Records excerpted from a collection
*-*-*
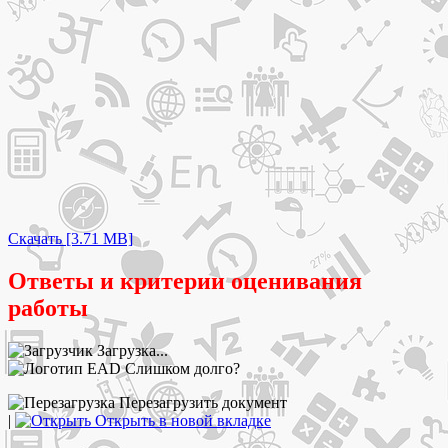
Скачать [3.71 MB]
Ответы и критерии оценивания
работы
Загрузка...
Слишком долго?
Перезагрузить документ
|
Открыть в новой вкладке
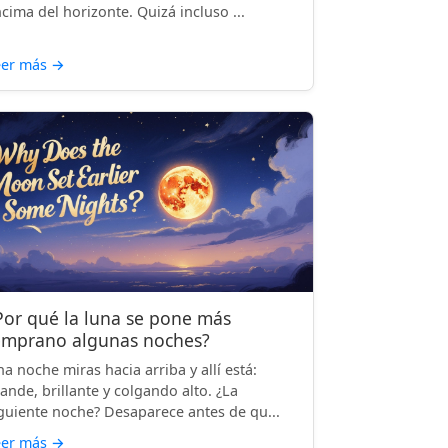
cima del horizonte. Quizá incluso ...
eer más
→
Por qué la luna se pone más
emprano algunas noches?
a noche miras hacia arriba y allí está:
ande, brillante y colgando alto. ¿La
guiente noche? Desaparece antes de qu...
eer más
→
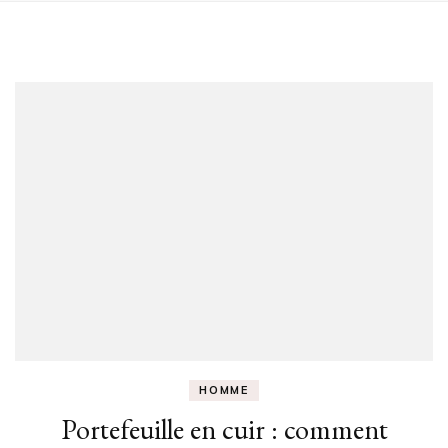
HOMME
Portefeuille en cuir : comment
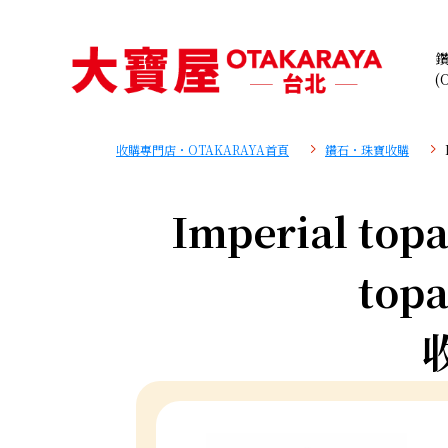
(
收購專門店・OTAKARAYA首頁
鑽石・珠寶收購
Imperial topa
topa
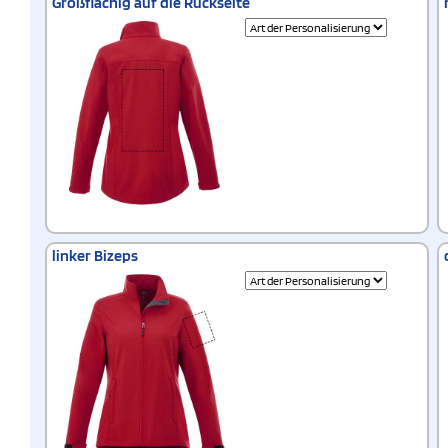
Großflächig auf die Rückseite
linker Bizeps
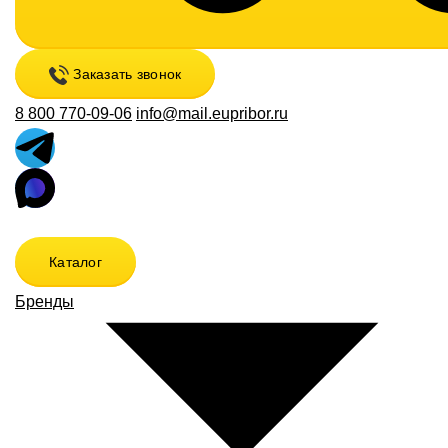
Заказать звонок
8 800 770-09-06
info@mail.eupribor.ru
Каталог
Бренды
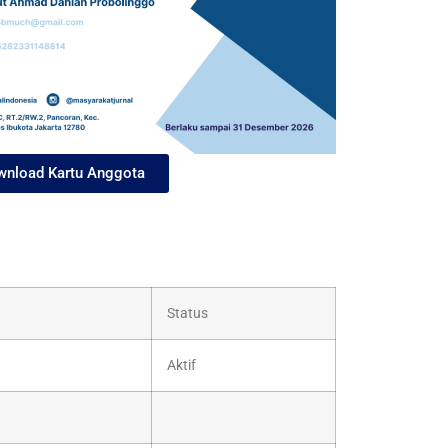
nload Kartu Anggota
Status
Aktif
*-*-*
## How to complete this task
Once the line containing "cima del horizonte. Quizá incluso ..." is found, write out exactly that line and each line after it through the end of the entries, omitting pictures.

## Reply
cima del horizonte. Quizá incluso ...
eer más
→
Por qué la luna se pone más
emprano algunas noches?
a noche miras hacia arriba y allí está:
ande, brillante y colgando alto. ¿La
guiente noche? Desaparece antes de qu...
eer más
→
HOMME
Portefeuille en cuir : comment
(
收購專門店・OTAKARAYA首頁
鑽石・珠寶收購
Imperial topa
topa
Großflächig auf die Rückseite
linker Bizeps
Заказать звонок
8 800 770-09-06
info@mail.eupribor.ru
Каталог
Бренды
nload Kartu Anggota
Status
Aktif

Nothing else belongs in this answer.